**SUPPLIED RECORDS:**

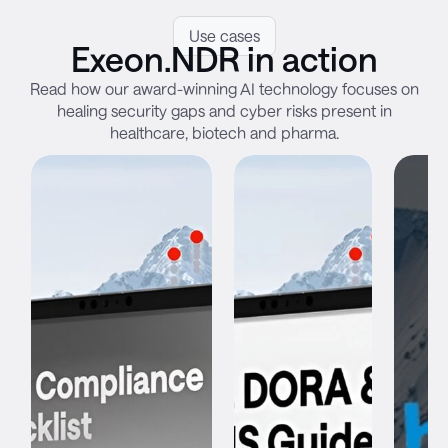
Use cases
Exeon.NDR in action
Read how our award-winning AI technology focuses on
healing security gaps and cyber risks present in
healthcare, biotech and pharma.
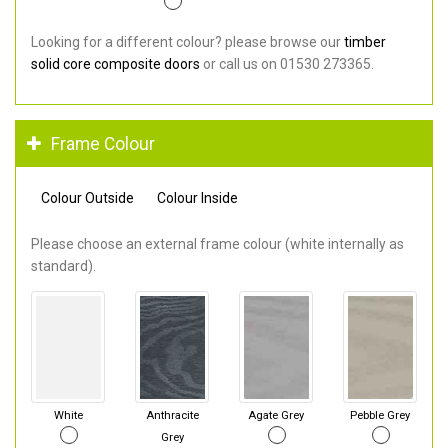
Looking for a different colour? please browse our
timber
solid core composite doors
or call us on 01530 273365.
Frame Colour
Colour Outside
Colour Inside
Please choose an external frame colour (white internally as
standard).
White
Anthracite
Agate Grey
Pebble Grey
Grey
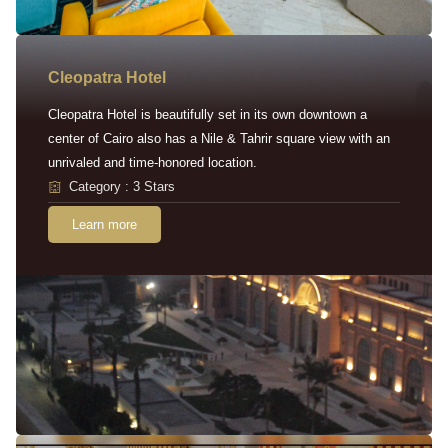
Cleopatra Hotel
Cleopatra Hotel is beautifully set in its own downtown a
center of Cairo also has a Nile & Tahrir square view with an
unrivaled and time-honored location.
Category : 3 Stars
Learn more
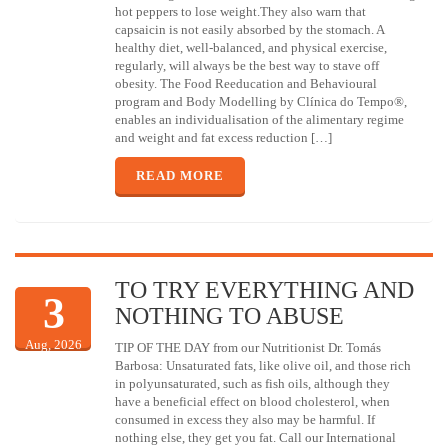
hot peppers to lose weight.They also warn that
capsaicin is not easily absorbed by the stomach. A
healthy diet, well-balanced, and physical exercise,
regularly, will always be the best way to stave off
obesity. The Food Reeducation and Behavioural
program and Body Modelling by Clínica do Tempo®,
enables an individualisation of the alimentary regime
and weight and fat excess reduction […]
READ MORE
TO TRY EVERYTHING AND
3
NOTHING TO ABUSE
Aug, 2026
TIP OF THE DAY from our Nutritionist Dr. Tomás
Barbosa: Unsaturated fats, like olive oil, and those rich
in polyunsaturated, such as fish oils, although they
have a beneficial effect on blood cholesterol, when
consumed in excess they also may be harmful. If
nothing else, they get you fat. Call our International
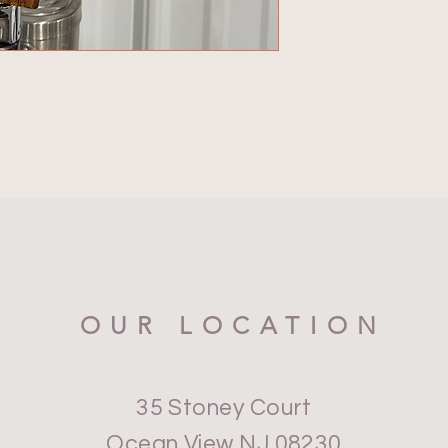
OUR LOCATION
35 Stoney Court
Ocean View NJ 08230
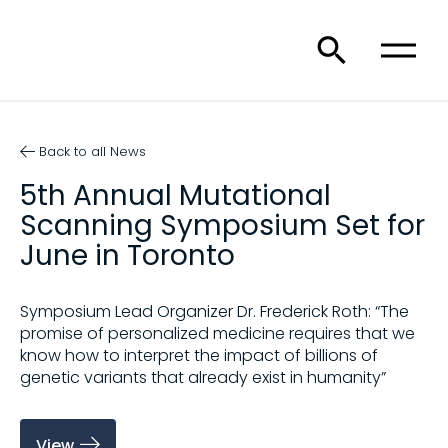
Back to all News
5th Annual Mutational
Scanning Symposium Set for
June in Toronto
Symposium Lead Organizer Dr. Frederick Roth: “The
promise of personalized medicine requires that we
know how to interpret the impact of billions of
genetic variants that already exist in humanity”
View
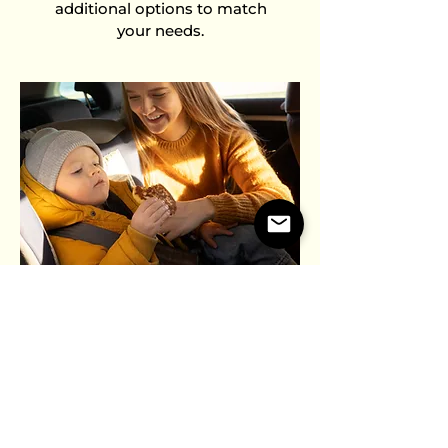
additional options to match
your needs.
BOOSTER SEAT
OPTION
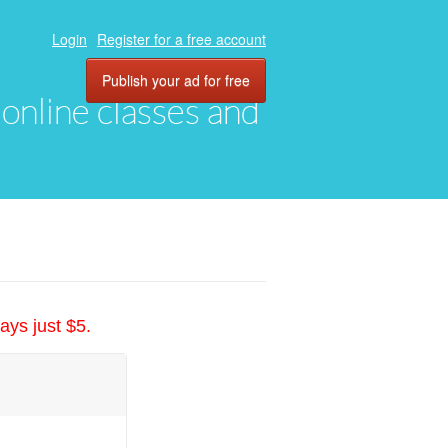
Login
Register for a free account
Publish your ad for free
, online classes and
ays just $5.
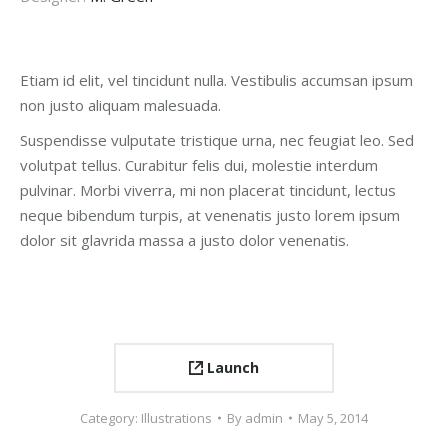
Etiam id elit, vel tincidunt nulla. Vestibulis accumsan ipsum
non justo aliquam malesuada.
Suspendisse vulputate tristique urna, nec feugiat leo. Sed
volutpat tellus. Curabitur felis dui, molestie interdum
pulvinar. Morbi viverra, mi non placerat tincidunt, lectus
neque bibendum turpis, at venenatis justo lorem ipsum
dolor sit glavrida massa a justo dolor venenatis.
Launch
Category:
Illustrations
By
admin
May 5, 2014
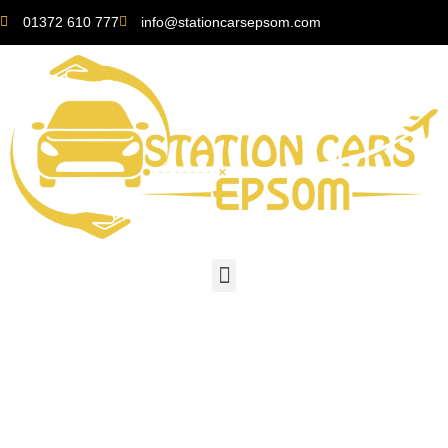
01372 610 777
info@stationcarsepsom.com
The Convenience of
Finding a “Local Taxi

**REQUIRED ACTION:** Everything in the listing should be repeated exactly except the pictures.

**FINISHED TASK:**
Use cases
Exeon.NDR in action
Read how our award-winning AI technology focuses on
healing security gaps and cyber risks present in
healthcare, biotech and pharma.
Looking for a different colour? please browse our
timber
solid core composite doors
or call us on 01530 273365.
Frame Colour
Colour Outside
Colour Inside
Please choose an external frame colour (white internally as
standard).
White
Anthracite
Agate Grey
Pebble Grey
Grey
Cleopatra Hotel
Cleopatra Hotel is beautifully set in its own downtown a
center of Cairo also has a Nile & Tahrir square view with an
unrivaled and time-honored location.
Category : 3 Stars
Learn more
hot peppers to lose weight.They also warn that
capsaicin is not easily absorbed by the stomach. A
healthy diet, well-balanced, and physical exercise,
regularly, will always be the best way to stave off
obesity. The Food Reeducation and Behavioural
program and Body Modelling by Clínica do Tempo®,
enables an individualisation of the alimentary regime
and weight and fat excess reduction […]
READ MORE
TO TRY EVERYTHING AND
3
NOTHING TO ABUSE
Aug, 2026
TIP OF THE DAY from our Nutritionist Dr. Tomás
Barbosa: Unsaturated fats, like olive oil, and those rich
in polyunsaturated, such as fish oils, although they
have a beneficial effect on blood cholesterol, when
consumed in excess they also may be harmful. If
nothing else, they get you fat. Call our International
OUR LOCATION
35 Stoney Court
Ocean View NJ 08230
Back to all News
5th Annual Mutational
Scanning Symposium Set for
June in Toronto
Symposium Lead Organizer Dr. Frederick Roth: “The
promise of personalized medicine requires that we
know how to interpret the impact of billions of
genetic variants that already exist in humanity”
View
additional options to match
your needs.
BOOSTER SEAT
OPTION
Login
Register for a free account
Publish your ad for free
, online classes and
ays just $5.
Etiam id elit, vel tincidunt nulla. Vestibulis accumsan ipsum
non justo aliquam malesuada.
Suspendisse vulputate tristique urna, nec feugiat leo. Sed
volutpat tellus. Curabitur felis dui, molestie interdum
pulvinar. Morbi viverra, mi non placerat tincidunt, lectus
neque bibendum turpis, at venenatis justo lorem ipsum
dolor sit glavrida massa a justo dolor venenatis.
Launch
Category:
Illustrations
By
admin
May 5, 2014
01372 610 777
info@stationcarsepsom.com
The Convenience of
Finding a “Local Taxi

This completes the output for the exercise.